User interviews were scheduled to gather information about their preferences, one on one, over the course of a few days.

Impact map to help define problem statement

‘How Might We’ statements we prioritized based on user data from previous research user interview sessions.

Sketch I had drawn out in the brainstorm session with the team.

Hallway user testing segments of the manage policy user experience for quick feedback.

Synthesizing observation notes from moderated user testing in order to prioritize feedback

Final dashboard design as part of the user experience for ‘I Manage My Policy’. I created this design in Sketch, prototype in Invision, along with the illustrations & icons that I created in Illustrator.

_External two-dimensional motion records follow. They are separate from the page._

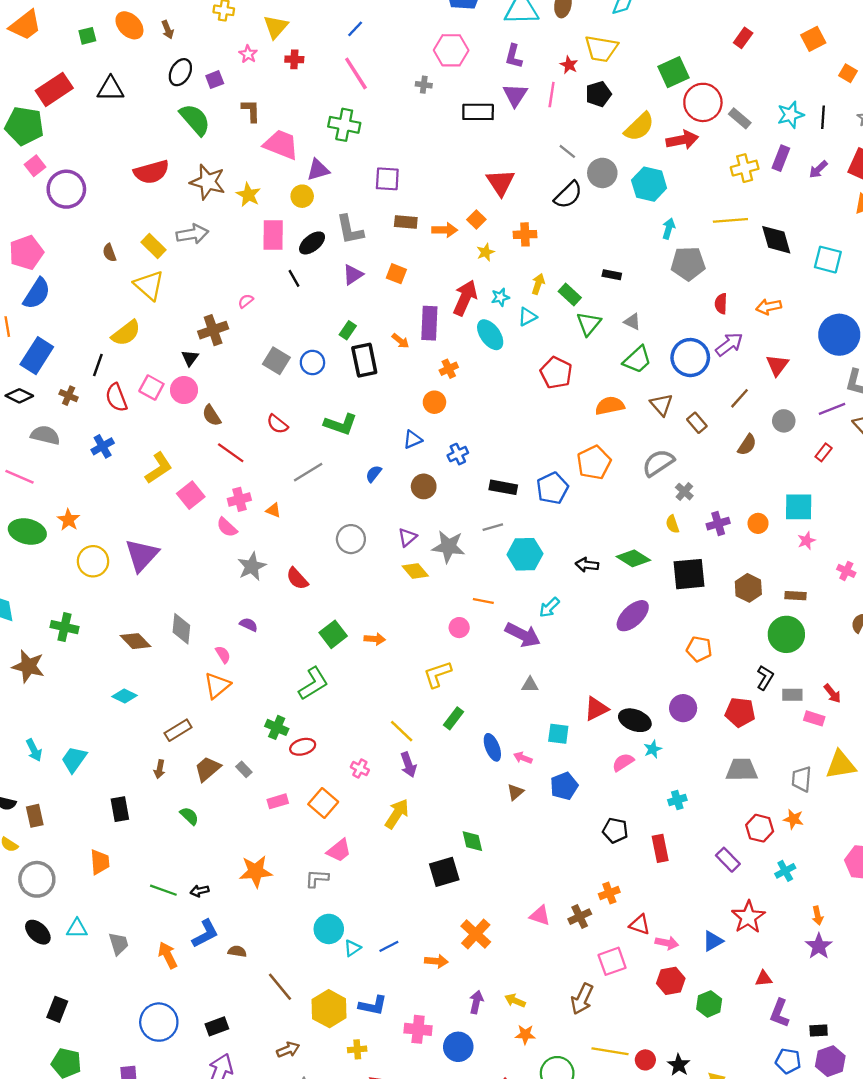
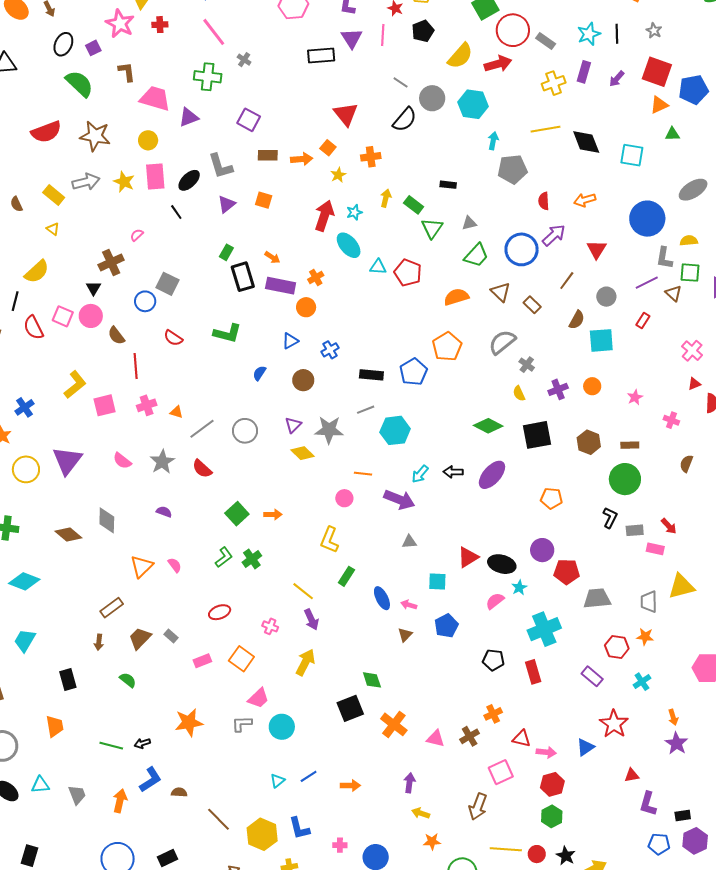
pink star: (248, 54) -> (120, 24), size x1.8
gray cross: (424, 85) -> (244, 60), moved, turned 32
purple square: (387, 179) -> (249, 120), turned 30
yellow star: (248, 195) -> (124, 182), moved
yellow circle: (302, 196) -> (148, 140), moved
yellow triangle: (149, 285) -> (53, 229), size x0.5
cyan triangle: (527, 317) -> (378, 267), moved, turned 36
gray triangle: (632, 322) -> (469, 223), turned -35
purple rectangle: (429, 323) -> (281, 286), moved, turned -76
blue circle: (312, 362) -> (145, 301), moved
blue cross: (103, 446) -> (25, 407), moved
red line: (231, 453) -> (136, 366), turned 55
gray line: (308, 472) -> (202, 429), moved
pink square: (191, 495) -> (105, 405), turned 30
cyan square: (799, 507) -> (601, 340), moved
pink semicircle: (227, 527) -> (122, 461), moved
black arrow: (587, 565) -> (453, 472), moved
pink semicircle: (223, 655) -> (175, 565), moved
yellow L-shape: (437, 674) -> (329, 540), turned -44
green L-shape: (313, 684) -> (224, 557), size x0.7
cyan diamond: (125, 696) -> (24, 581), moved, size x1.4
red pentagon: (740, 712) -> (567, 572), moved
green cross: (277, 727) -> (252, 559), moved, turned 36
cyan cross: (677, 800) -> (544, 629), size x2.0
cyan circle: (329, 929) -> (282, 727), moved
orange cross: (476, 934) -> (394, 724), moved
orange arrow: (168, 955) -> (120, 801), turned 45
purple arrow: (476, 1002) -> (409, 783), moved
green hexagon: (709, 1004) -> (552, 816), moved
blue L-shape: (373, 1005) -> (299, 828), turned 70
pink cross: (418, 1029) -> (340, 845), size x0.6

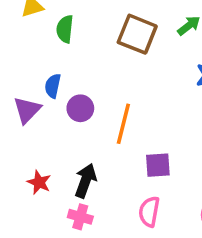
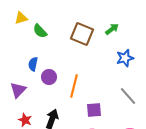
green semicircle: (65, 29) -> (40, 31), turned -49
purple triangle: (27, 110) -> (18, 90), moved

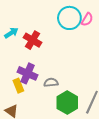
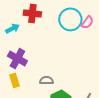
red cross: (33, 40) -> (32, 13), moved, turned -30
purple cross: (27, 73) -> (17, 59), moved

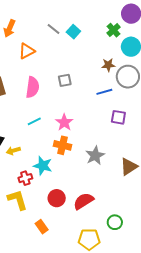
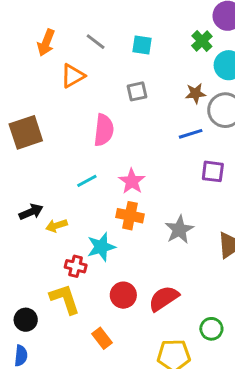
gray line: (54, 29) -> (96, 42), moved
cyan square: (73, 32) -> (142, 45), turned -32
gray square: (65, 80) -> (137, 91), moved
pink semicircle: (32, 87) -> (104, 130), moved
cyan star: (43, 166) -> (101, 247), turned -30
red cross: (25, 178) -> (76, 266), turned 32

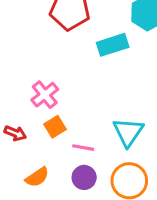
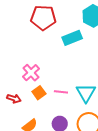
pink line: (83, 148) -> (61, 92), moved

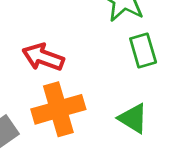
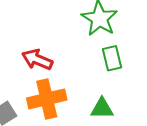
green triangle: (133, 118) -> (102, 108), turned -35

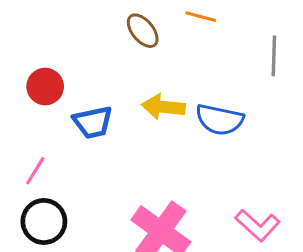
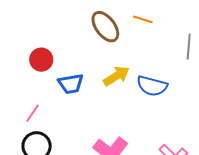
brown ellipse: (143, 31) -> (105, 27), size x1.4
yellow arrow: (163, 107) -> (116, 76), turned 140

Project & Strategy Kick-Off

In this kick-off, we jointed defined the purpose and goal, along with the problem we are trying to solve with the redesign of this feature. In preparation for the kick-off I reviewed available user data from previous interviews we had facilitated in collaboration with our research team.

With that data, we defined the persona we are targeting, along with key behaviors, frustrations, and user goals. We listed and prioritized user pain points. In this case, the main problems we are trying to solve are as follows:

  • The content we’re delivering to the user isn’t always helpful or personalized. It can be confusing and lacks conversational, empathetic tone that we strive for.

  • Layout limits design flexibility and can appear cluttered, and overwhelming for a user to complete a task

  • High drop off rates contributed to confusing experience

What assumptions do we have, and want to we want to test?

  • Users will be less likely to call if the experience provides them with more personalized information and reassures them that they can be confident in completing their tasks online

  • Users will be less likely to drop off at certain known pain points if we can simplify the design and / or add clarity

  • Users will be more satisfied with their experience if we provide them with more helpful, personalized content

  • We will have more flexibility to make changes in the future if the design is not limited by certain barriers

Defining the Problem

Based on the data from the customer research & analysis phase, I created an impact map to help define the problem statement.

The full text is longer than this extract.